A PARTNERSHIP CREATED TO IMPROVE CARE FOR NEW YORKERS WITH INTELLECTUAL AND DEVELOPMENTAL DISABILITIES


PHASE 1: CARE COORDINATION ORGANIZATIONS

The first phase in OPWDD’s efforts to improve the delivery of services came on July 1, 2018, when it introduced Care Coordination Organizations (CCOs).  CCOs are specialized Health Homes* that work with people with intellectual and developmental disabilities and their families to coordinate health AND developmental disability services – to develop an integrated, comprehensive care plan (known as a “Life Plan”).  

The Life Plan document is a person-centered plan, reflecting the members’ individual goals, dreams and preferences.  It incorporates health and behavioral health services, community and social supports, and other services to assist individuals and families with accessing services that support well-rounded and fulfilling lives in their communities.

Care Managers work with members and their families to ensure that the member’s Life Plan is fully implemented, services are provided, and that their needs are being met. 

CCOs are regulated by both the NYS Department of Health (DOH) and the NYS Office for People with Developmental Disabilities (OPWDD).  Eligibility for CCO care management and OPWDD services is managed through the NYS OPWDD Front Door Regional Offices.  CCO staff assist members and families with the eligibility process and enrollment in Care Coordination services.

PHASE 2: INTEGRATED MANAGED CARE

Since that time the TriaDD partners have created a best-in-class I/DD Provider-Led managed care model that builds on national experiences and successes.  We call this model “MyCompass”.
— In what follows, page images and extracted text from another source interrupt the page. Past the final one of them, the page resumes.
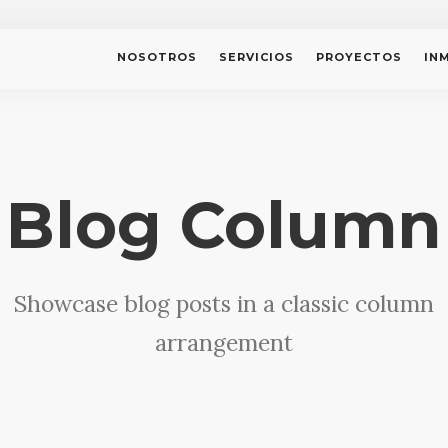
NOSOTROS
SERVICIOS
PROYECTOS
IN
Blog Column
Showcase blog posts in a classic column
arrangement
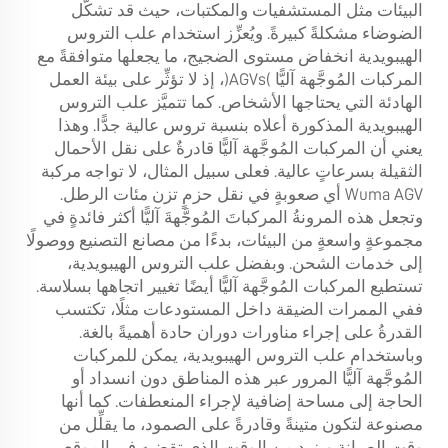
البيئات مثل المستشفيات والمكتبات، حيث قد تشكّل
الضوضاء مشكلةً كبيرةً. ويُعزِّز استخدام علب التروس
الهيبويدية انخفاض مستوى الضجيج، ما يجعلها متوافقةً مع
المركبات المُوجَّهة آليًّا (AGVs)، إذ لا تؤثِّر على بيئة العمل
الهادئة التي يحتاجها الأشخاص. كما تتميَّز علب التروس
الهيبويدية المذكورة أعلاه بنسبة تروس عالية جدًّا. وهذا
يعني أن المركبات المُوجَّهة آليًّا قادرةٌ على نقل الأحمال
الثقيلة بسرعاتٍ عالية. فعلى سبيل المثال، لا تواجه مركبة
Wuma AGV أي صعوبةٍ في نقل حزمٍ تزن مئات الرطل.
وتجعل هذه المرونةُ المركباتَ المُوجَّهةَ آليًّا أكثر فائدةٍ في
مجموعةٍ واسعةٍ من البيئات، بدءًا من مصانع التصنيع ووصولًا
إلى خدمات الشحن. وبفضل علب التروس الهيبويدية،
تستطيع المركبات المُوجَّهة آليًّا أيضًا تغيير اتجاهها بسلاسة.
ففي الممرات الضيقة داخل المستودعات مثلًا، تكتسب
القدرةُ على إجراء مناورات دوران حادة أهميةً بالغة.
وباستخدام علب التروس الهيبويدية، يمكن للمركبات
المُوجَّهة آليًّا المرور عبر هذه المناطق دون انسداد أو
الحاجة إلى مساحة إضافية لإجراء المنعطفات. كما أنها
مصنوعة لتكون متينةً وقادرةً على الصمود، ما يقلِّل من
وقت الصيانة ويزيد من الوقت الذي تقضيه في الموقع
As noted, the roll-out of CCOs was intended to be the State’s first phase in a gradual move to managed care.  In January of 2019, while the details of this transition were being (and continue to be) developed by the state**, three of the seven New York State CCOs came together to form a statewide partnership to explore managed care/care management options – TriaDD.  Since that time the TriaDD partners have created a best-in-class I/DD Provider-Led managed care model that builds on national experiences and successes. We also continue to explore alternative options to managed care to better coordinate and manage services and supports for people with I/DD.

The three CCOs – Advanced Care Alliance, LIFEPlan, and Person Centered Services are all I/DD provider led, and familiar partners to many of the people now receiving care.  These three entities currently coordinate care for over 60,000 individuals with I/DD, covering all 62 counties in the State***.  The TriaDD partnership will leverage the group’s size, expertise, and statewide reach to expand health-care choices, encourage and train providers to accommodate people with I/DD into their medical and dental practices, increase preventive care, and ultimately improve outcomes.  

TriaDD believes that children and adults with intellectual and developmental disabilities deserve to live in the community where they can experience quality lives that include education, work, friends, and family. Services that support people with I/DD should promote individual growth and development, in community settings.  TriaDD will use the group’s long history of serving individuals with I/DD and combine it with a world class health-care network, with the goal of helping people live fully inclusive lives and offering individuals and families improved quality of life.

Our CCO partners represent the largest network of I/DD service providers in New York, with 200+ affiliated non-profit agencies. Combined, we employ over 2,000 dedicated care managers, with offices in every region of the state.  This means we can offer non-profit values with best-in-class services, making sure a move to managed care can still reflect the values of the community being served.

TriaDD’s model ensures that proven, experienced Care Coordination Organizations in every part of the state are driving the future of care for people with I/DD, and that individuals and families are offered more choice while being empowered to make their own health-care decisions.


*NYS Health Homes:  In New York State, many people get their health benefits through the Medicaid Program. Most people are generally healthy however, others may have chronic health problems. Many are unable to find providers and services, which makes it hard for people to get well and stay healthy. The New York State Health Home program was created with these people in mind. The goal of the Health Home program is to make sure its members get the care and services they need. This may mean fewer trips to the emergency room or less time spent in the hospitals, getting regular care and services from doctors and providers, finding a safe place to live, and finding a way to get to medical appointments (from the NYS Department of Health Website).

**Specialized I/DD Plans – Provider Led (SIP-PLs) – in August 2018 NYS OPWDD issued a draft guidance document for public comment, outlining the state’s proposed requirements for forming and rolling out specialized, provider led, managed care plans for people with I/DD.  Updated SIP-PL guidance has not yet been released and is now anticipated to come out for public comment in late winter/early spring of 2020.

***Advanced Care Alliance coordinates care for people in 10 counties in the downstate area.  Person Center Services currently reaches 18 counties in the western region of the state; and LIFEPlan CCO NY serves individuals in 38 counties across the northern, central, and southern part of the state, and the Hudson Valley.